Workaround for 1,000+ Entries in Global Artifacts?

Currently putting together a workflow where we pass data from specific types of outbound e-mails to a global artifact, and I was wondering if there was a way to work around the 1,000 entry lookup limit if we were to run a query on it. We’d like to be able to return a list of results from that global artifact, but given the volume of entries going into the artifact I suspect it’s always going to be over 1,000. Ideally we’d like to be able to search all entries for relevant data, but to my knowledge there’s no way to search all of them once you pass 1,000.

Is there any way to work around this? Or is the limit on global artifacts going to make querying any entries past 1,000 impossible at this point?

I wouldn’t use GA at that point with that much data.

Can you save the data to a google sheet or to a small DB of some sort?

@valen_arnette how many entries are you expecting?

@tyler_terenzoni It’s hard to estimate exactly how many, but I know it’d far exceed 1,000. I set up a global artifact as a test Wednesday of last week and it’s already at 1,125 entries today.

Considering it’s data from certain employee e-mails, I don’t think a Google Sheet would be the right call. An internal DB might be a better option, but I’m unsure what the right plugin/setup would be for such a thing.

Gotcha, that makes sense. Do you mind me asking what the use case is? Will you always need to query all of the contents of the Global Artifact?

Yea, stay away from sheets if you’ve got sensitive data.

MySQL is pretty easy to setup and get running, and it’s free. We also have Elastic Search which might be an option too.

Some other stuff we have, but will be slightly more complicated. You could use a CSV file on an FTP server and write to that. You could also roll your own easily if you’re just doing basic data.

I was looking through our library, Git would be interesting. So pull a file, read / write to it, then push it back. That would give you version history too.

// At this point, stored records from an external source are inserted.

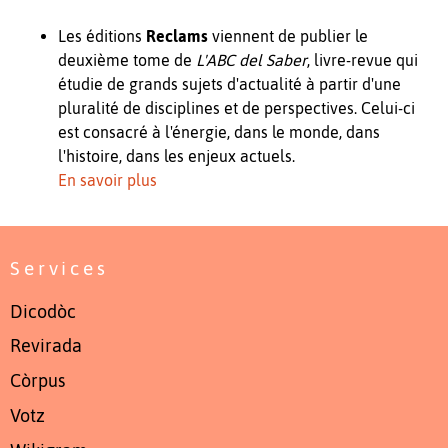
Les éditions
Reclams
viennent de publier le
deuxième tome de
L'ABC del Saber
, livre-revue qui
étudie de grands sujets d'actualité à partir d'une
pluralité de disciplines et de perspectives. Celui-ci
est consacré à l'énergie, dans le monde, dans
l'histoire, dans les enjeux actuels.
En savoir plus
Services
Dicodòc
Revirada
Còrpus
Votz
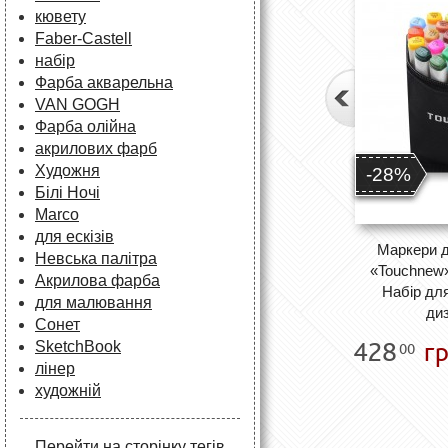
кювету
Faber-Castell
набір
Фарба акварельна
VAN GOGH
Фарба олійна
акрилових фарб
Художня
-28%
Білі Ночі
Marco
для ескізів
Маркери д
Невська палітра
«Touchnew»
Акрилова фарба
Набір для
для малювання
ди
Сонет
428
гр
SketchBook
00
лінер
художній
Перейти на сторінку тегів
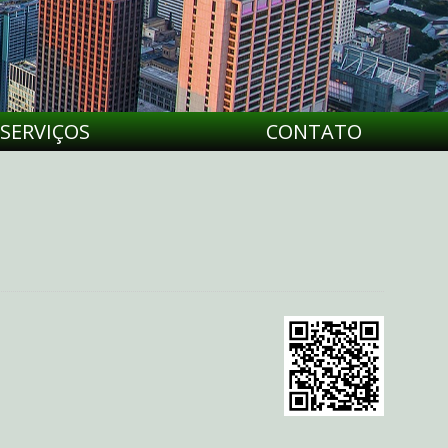
SERVIÇOS
CONTATO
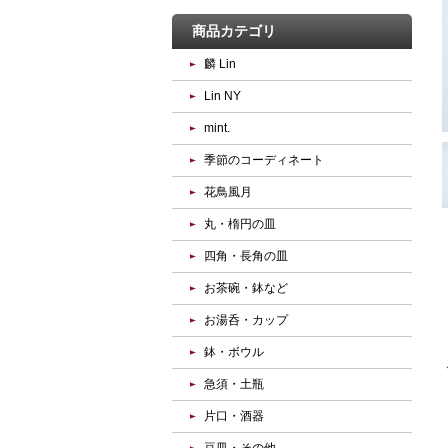
商品カテゴリ
麟 Lin
Lin NY
mint.
季節のコーディネート
花鳥風月
丸・楕円の皿
四角・長角の皿
お茶碗・鉢など
お湯呑・カップ
鉢・ボウル
急須・土瓶
片口・酒器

FTP is an another option for storage.

Finally, there’s the storage plugin, but it’s flakey, and obsolete. So I wouldn’t recommend that route unless it’s an absolute last resort.

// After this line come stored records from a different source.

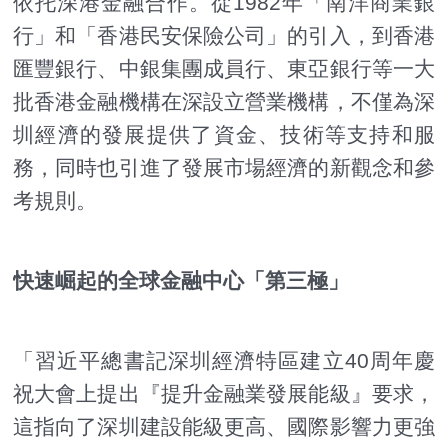
依托深港金融合作。從1982年「南洋商業銀
行」和「香港民安保險公司」的引入，到香港
匯豐銀行、中銀集團成員行、東亞銀行等一大
批香港金融機構在深設立營業機構，不僅為深
圳經濟的發展提供了資金、技術等支持和服
務，同時也引進了發展市場經濟的新觀念和參
考規則。
快速崛起的全球金融中心「第三極」
「習近平總書記深圳經濟特區建立40周年慶
祝大會上提出『提升金融業發展能級』要求，
這指向了深圳建設能級更高、國際影響力更強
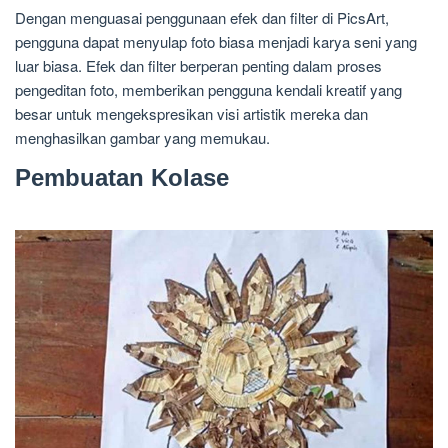
Dengan menguasai penggunaan efek dan filter di PicsArt,
pengguna dapat menyulap foto biasa menjadi karya seni yang
luar biasa. Efek dan filter berperan penting dalam proses
pengeditan foto, memberikan pengguna kendali kreatif yang
besar untuk mengekspresikan visi artistik mereka dan
menghasilkan gambar yang memukau.
Pembuatan Kolase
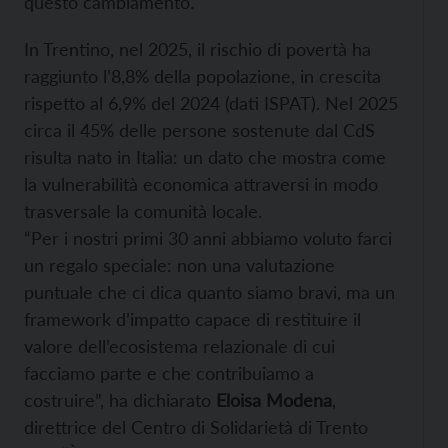
questo cambiamento.
In Trentino, nel 2025, il rischio di povertà ha
raggiunto l’8,8% della popolazione, in crescita
rispetto al 6,9% del 2024 (dati ISPAT). Nel 2025
circa il 45% delle persone sostenute dal CdS
risulta nato in Italia: un dato che mostra come
la vulnerabilità economica attraversi in modo
trasversale la comunità locale.
“Per i nostri primi 30 anni abbiamo voluto farci
un regalo speciale: non una valutazione
puntuale che ci dica quanto siamo bravi, ma un
framework d’impatto capace di restituire il
valore dell’ecosistema relazionale di cui
facciamo parte e che contribuiamo a
costruire”, ha dichiarato
Eloisa Modena
,
direttrice del Centro di Solidarietà di Trento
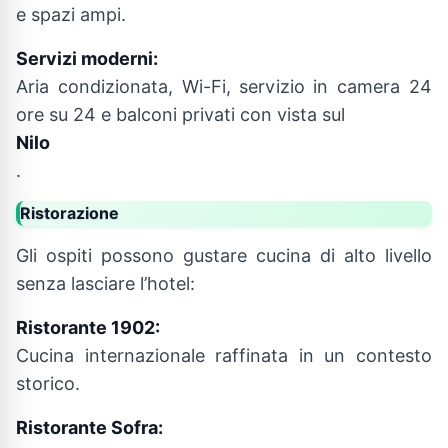
e spazi ampi.
Servizi moderni:
Aria condizionata, Wi-Fi, servizio in camera 24
ore su 24 e balconi privati con vista sul
Nilo
.
Ristorazione
Gli ospiti possono gustare cucina di alto livello
senza lasciare l’hotel:
Ristorante 1902:
Cucina internazionale raffinata in un contesto
storico.
Ristorante Sofra:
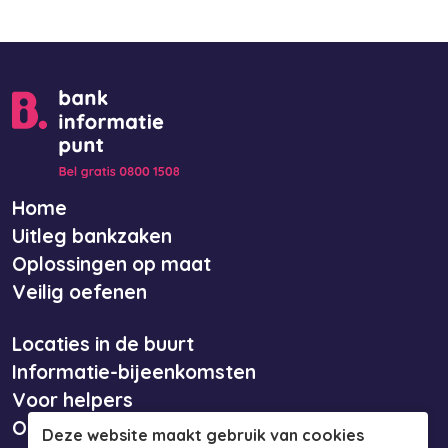
Home
Uitleg bankzaken
Oplossingen op maat
Veilig oefenen
Locaties in de buurt
Informatie-bijeenkomsten
Voor helpers
Over ons
Deze website maakt gebruik van cookies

@valen_arnette I have been working with a workflow of a similar case, but mine was 10,000
What I do is I loop through a list to populate a Splunk kvstore with the data. I have a way to resume this loop utilizing the Job Rerun and Array Diff functions.
I then have a separate Workflow that runs on timer schedule that runs every minute that pulls one line from that kvstore, enriches the data, then updates the line

@tyler_terenzoni Ideally the use-case is to check for users who are sending e-mail to personal webmail domains, with the most important part being anything that has an attachment. I spoke with Elijah Martin-Merrill about this today, and there may potentially be ways we could reduce the overall volume that I’m going to start looking into internally. Some of what we’re seeing is likely expected business communications from members of our staff, so if we can filter that down I believe it’ll make the final numbers a little easier to swallow. At the end of the day, the workflow I’m envisioning may perform a more supportive role next to a full DLP tool - but I’ll have to see what I can do to cut the numbers down before anything.